EXERCISE DIRECTIONS: Please repeat each line below exactly, with no images in the copy.

========

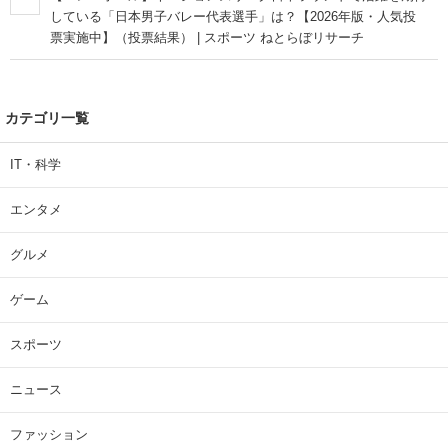
している「日本男子バレー代表選手」は？【2026年版・人気投
票実施中】（投票結果） | スポーツ ねとらぼリサーチ
カテゴリ一覧
IT・科学
エンタメ
グルメ
ゲーム
スポーツ
ニュース
ファッション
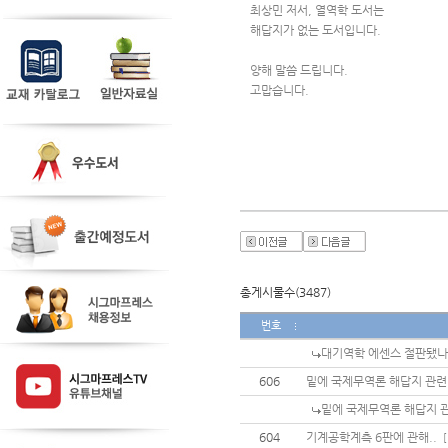
최상민 저서, 열역학 도서는
해답지가 없는 도서입니다.
양해 말씀 드립니다.
고맙습니다.
총게시물수(3487)
번호
대기역학 에센스 절판됐나
606
밑에 국제무역론 해답지 관련
밑에 국제무역론 해답지 
604
기계공학계측 6판에 관해..
[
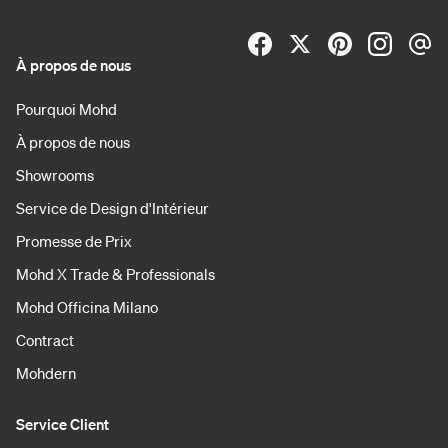
À propos de nous
Pourquoi Mohd
À propos de nous
Showrooms
Service de Design d'Intérieur
Promesse de Prix
Mohd X Trade & Professionals
Mohd Officina Milano
Contract
Mohdern
Service Client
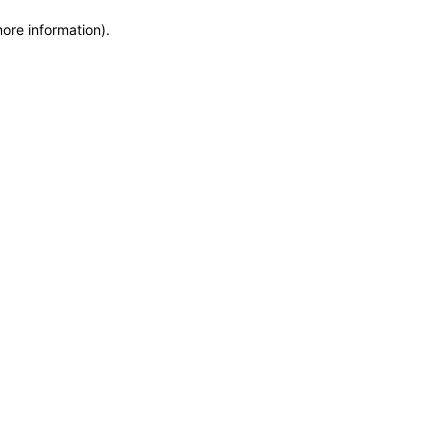
more information)
.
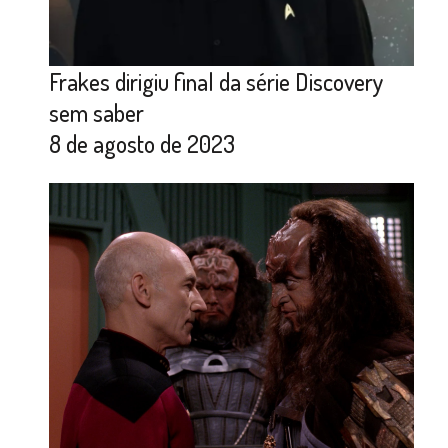
Frakes dirigiu final da série Discovery
sem saber
8 de agosto de 2023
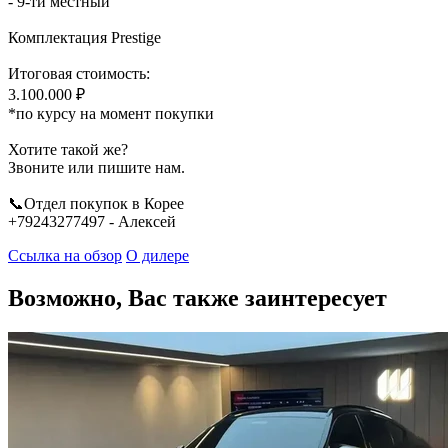
- 9-ти местный
Комплектация Prestige
Итоговая стоимость:
3.100.000 ₽
*по курсу на момент покупки
Хотите такой же?
Звоните или пишите нам.
📞Отдел покупок в Корее
+79243277497 - Алексей
Ссылка на обзор
О дилере
Возможно, Вас также заинтересует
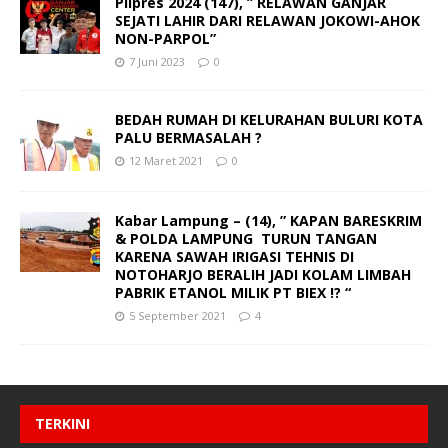
Pilpres 2024 (147), ” RELAWAN GANJAR
SEJATI LAHIR DARI RELAWAN JOKOWI-AHOK
NON-PARPOL”
7 Juni 2023
0
BEDAH RUMAH DI KELURAHAN BULURI KOTA
PALU BERMASALAH ?
12 Maret 2021
0
Kabar Lampung – (14), ” KAPAN BARESKRIM
& POLDA LAMPUNG TURUN TANGAN
KARENA SAWAH IRIGASI TEHNIS DI
NOTOHARJO BERALIH JADI KOLAM LIMBAH
PABRIK ETANOL MILIK PT BIEX !? “
5 September 2021
4
TERKINI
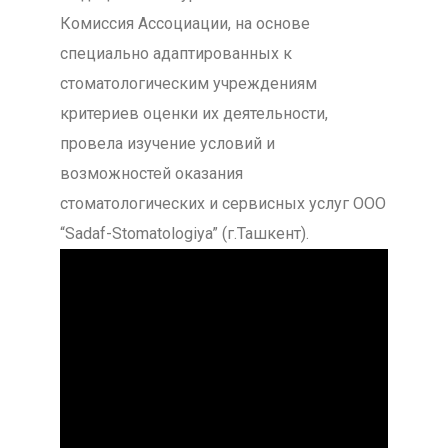
Комиссия Ассоциации, на основе
специально адаптированных к
стоматологическим учреждениям
критериев оценки их деятельности,
провела изучение условий и
возможностей оказания
стоматологических и сервисных услуг ООО
“Sadaf-Stomatologiya” (г.Ташкент).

========

RESULT OF THE EXERCISE:
している「日本男子バレー代表選手」は？【2026年版・人気投
票実施中】（投票結果） | スポーツ ねとらぼリサーチ
カテゴリ一覧
IT・科学
エンタメ
グルメ
ゲーム
スポーツ
ニュース
ファッション
최상민 저서, 열역학 도서는
해답지가 없는 도서입니다.
양해 말씀 드립니다.
고맙습니다.
총게시물수(3487)
번호
대기역학 에센스 절판됐나
606
밑에 국제무역론 해답지 관련
밑에 국제무역론 해답지 
604
기계공학계측 6판에 관해..
[
À propos de nous
Pourquoi Mohd
À propos de nous
Showrooms
Service de Design d'Intérieur
Promesse de Prix
Mohd X Trade & Professionals
Mohd Officina Milano
Contract
Mohdern
Service Client
more information)
.
Frakes dirigiu final da série Discovery
sem saber
8 de agosto de 2023
- 9-ти местный
Комплектация Prestige
Итоговая стоимость:
3.100.000 ₽
*по курсу на момент покупки
Хотите такой же?
Звоните или пишите нам.
📞Отдел покупок в Корее
+79243277497 - Алексей
Ссылка на обзор
О дилере
Возможно, Вас также заинтересует
Pilpres 2024 (147), ” RELAWAN GANJAR
SEJATI LAHIR DARI RELAWAN JOKOWI-AHOK
NON-PARPOL”
7 Juni 2023
0
BEDAH RUMAH DI KELURAHAN BULURI KOTA
PALU BERMASALAH ?
12 Maret 2021
0
Kabar Lampung – (14), ” KAPAN BARESKRIM
& POLDA LAMPUNG TURUN TANGAN
KARENA SAWAH IRIGASI TEHNIS DI
NOTOHARJO BERALIH JADI KOLAM LIMBAH
PABRIK ETANOL MILIK PT BIEX !? “
5 September 2021
4
TERKINI
Комиссия Ассоциации, на основе
специально адаптированных к
стоматологическим учреждениям
критериев оценки их деятельности,
провела изучение условий и
возможностей оказания
стоматологических и сервисных услуг ООО
“Sadaf-Stomatologiya” (г.Ташкент).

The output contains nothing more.